Please use this identifier to cite or link to this item: http://hdl.handle.net/10497/16001
Title: 
Learning across contexts: How students regulate their learning in an informal context
Authors: 
Issue Date: 
Jan-2011
Citation: 
Paper presented at the 9th Hawaii International Conference on Education, Honolulu, Hawaii, 4-7 January 2011
Abstract: 
Primary school learners are often engaging in learning opportunities in both inside and
outside of school contexts. To understand how these different contexts afford
opportunities for metacognition and self-regulation, we follow local primary school
students of elementary grades five and six. In Vygotsky's work, metacognition appears
as an awareness of one's own thinking processes and the way they can be controlled and
directed. For Vygotsky, metacognition and self-regulation are completely intertwined in
which the latter takes the forms of control over one's attention, thoughts, and actions
(Fox & Riconscente, 2008). Consequently, the understanding of these important
constructs supports the understanding of human behavior, learning, and development
within a broader context of all human activities. To explore the learning of
metacognition and self-regulation in students' learning, we draw data from an informal
context: a primary school, co-curricular activities (CCA), in bowling. Interpreting from a
variety of data-collection techniques such as field observations, interviews, field notes,
and video recording, the research team has been observing the bowling team's practices
at least once a week since January 2010. Although the school's team comprises of more
than thirty students, we targeted our observations to nine of these students. A further
sub-section of two participants were selected and interviews were conducted to collect
information on strategic planning, self-efficacy, and knowledge application. Moreover,
artifacts such as written statements of the way their families assisted in their learning in
an informal context were also collected.

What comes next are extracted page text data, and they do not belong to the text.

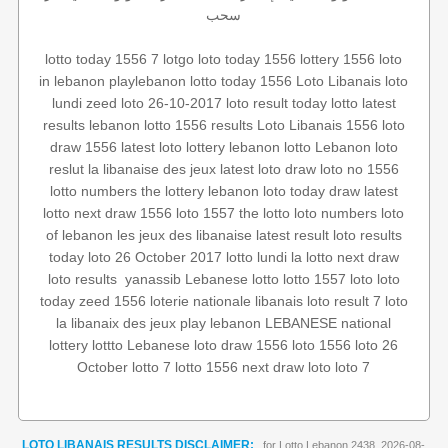
سحب
lotto today
1556 7
lotgo
loto today 1556
lottery 1556
loto
in lebanon
playlebanon
lotto today 1556
Loto Libanais
loto
lundi
zeed
loto 26-10-2017
loto result today
lotto
latest
results
lebanon lotto 1556 results
Loto Libanais 1556
loto
draw 1556
latest loto
lottery
lebanon lotto
Lebanon loto
reslut
la libanaise des jeux
latest loto draw
loto no 1556
lotto numbers
the lottery
lebanon loto
today draw
latest
lotto
next draw 1556
loto 1557
the lotto
loto numbers
loto
of lebanon
les jeux des libanaise
latest result
loto results
today
loto 26 October 2017
lotto lundi
la lotto
next draw
loto
loto
lotto 1557
Lebanese lotto
yanassib
‏
loto results
today
zeed 1556
loterie nationale libanais
loto result
7 loto
la libanaix des jeux
play lebanon
LEBANESE national
lottery
lottto
Lebanese loto
draw 1556
loto 1556
loto 26
October
lotto 7
lotto 1556
next draw loto
loto 7
LOTO LIBANAIS RESULTS DISCLAIMER:
for Lotto Lebanon 2438, 2026-08-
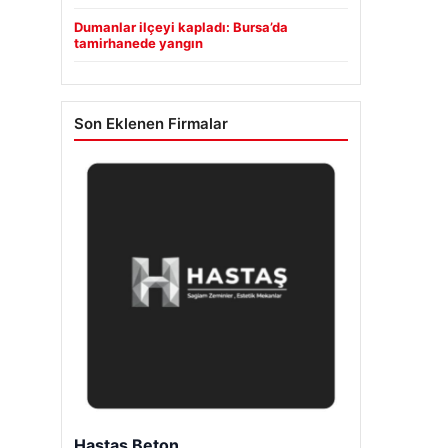
Dumanlar ilçeyi kapladı: Bursa’da
tamirhanede yangın
Son Eklenen Firmalar
Enes Kaplan Avukatlık Bürosu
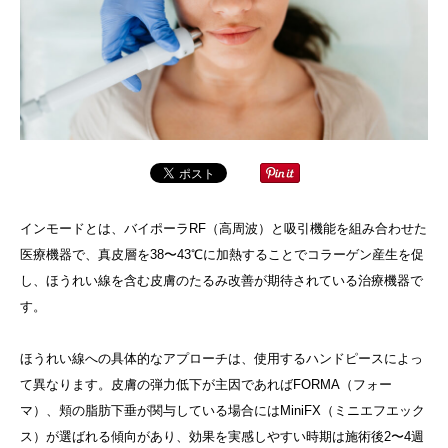
インモードとは、バイポーラRF（高周波）と吸引機能を組み合わせた
医療機器で、真皮層を38〜43℃に加熱することでコラーゲン産生を促
し、ほうれい線を含む皮膚のたるみ改善が期待されている治療機器で
す。
ほうれい線への具体的なアプローチは、使用するハンドピースによっ
て異なります。皮膚の弾力低下が主因であればFORMA（フォー
マ）、頬の脂肪下垂が関与している場合にはMiniFX（ミニエフエック
ス）が選ばれる傾向があり、効果を実感しやすい時期は施術後2〜4週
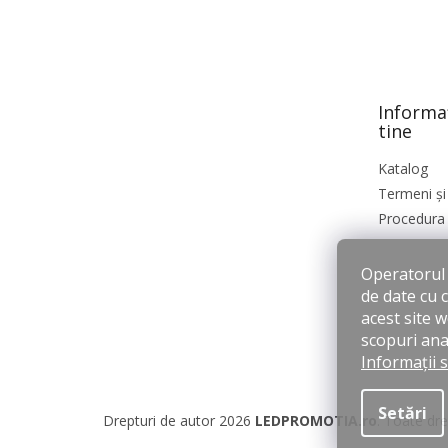
S
u
b
s
o
Informa
l
tine
Katalog
Termeni și 
Procedura 
Operatorul s
de date cu 
acest site 
scopuri anal
Informații 
Setări
Drepturi de autor 2026
LEDPROMOTIA.ro
. Toate dre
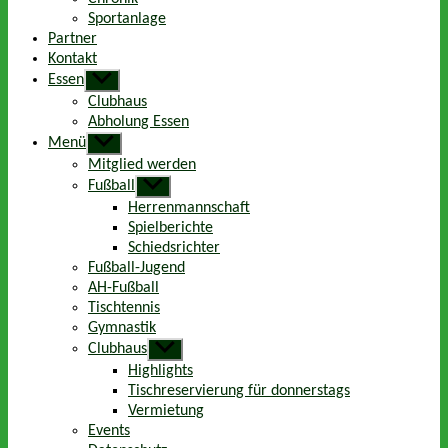
Sportanlage
Partner
Kontakt
Essen
Untermenü
anzeigen
Clubhaus
Abholung Essen
Menü
Untermenü
anzeigen
Mitglied werden
Fußball
Untermenü
anzeigen
Herrenmannschaft
Spielberichte
Schiedsrichter
Fußball-Jugend
AH-Fußball
Tischtennis
Gymnastik
Clubhaus
Untermenü
anzeigen
Highlights
Tischreservierung für donnerstags
Vermietung
Events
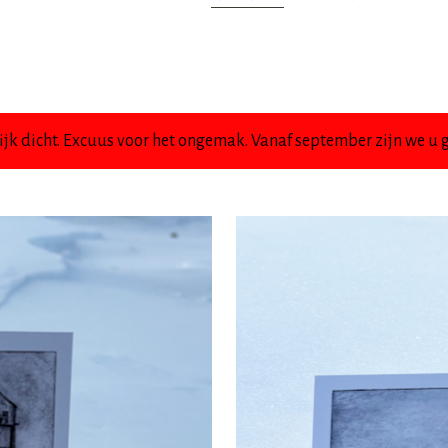
jk dicht. Excuus voor het ongemak. Vanaf september zijn we u g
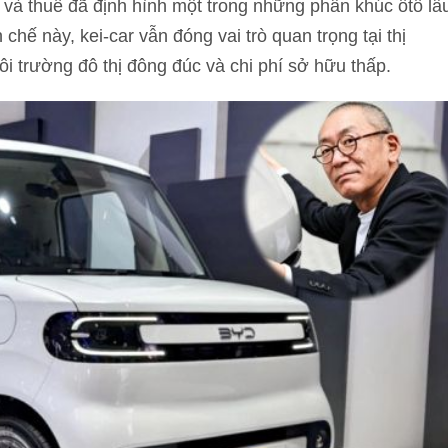
 và thuế đã định hình một trong những phân khúc ôtô lâ
hế này, kei-car vẫn đóng vai trò quan trọng tại thị
i trường đô thị đông đúc và chi phí sở hữu thấp.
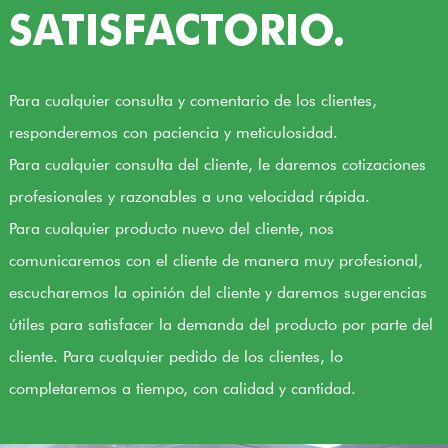
SATISFACTORIO.
Para cualquier consulta y comentario de los clientes,
responderemos con paciencia y meticulosidad.
Para cualquier consulta del cliente, le daremos cotizaciones
profesionales y razonables a una velocidad rápida.
Para cualquier producto nuevo del cliente, nos
comunicaremos con el cliente de manera muy profesional,
escucharemos la opinión del cliente y daremos sugerencias
útiles para satisfacer la demanda del producto por parte del
cliente. Para cualquier pedido de los clientes, lo
completaremos a tiempo, con calidad y cantidad.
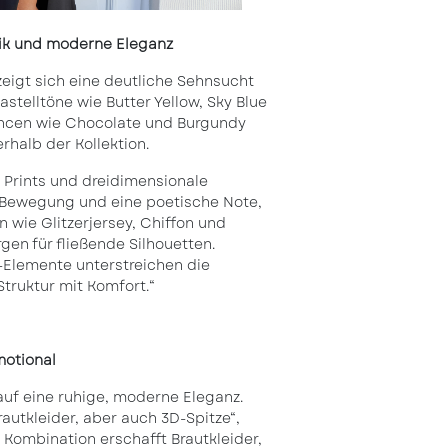
ik und moderne Eleganz
eigt sich eine deutliche Sehnsucht
astelltöne wie Butter Yellow, Sky Blue
ancen wie Chocolate und Burgundy
halb der Kollektion.
 Prints und dreidimensionale
 Bewegung und eine poetische Note,
en wie Glitzerjersey, Chiffon und
rgen für fließende Silhouetten.
Elemente unterstreichen die
truktur mit Komfort.“
motional
auf eine ruhige, moderne Eleganz.
rautkleider, aber auch 3D-Spitze“,
Kombination erschafft Brautkleider,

Preliminary findings indicate that learning in an
informal context affords opportunities for metacognition and self-regulation in interesting
and authentic ways. In addition, students point out that learning strategies can be used in
both formal and informal contexts. The findings also illustrate the importance of linking
students' development of metacognitive abilities to parental mentoring in providing a
fuller understanding of their learning in both formal and informal contexts.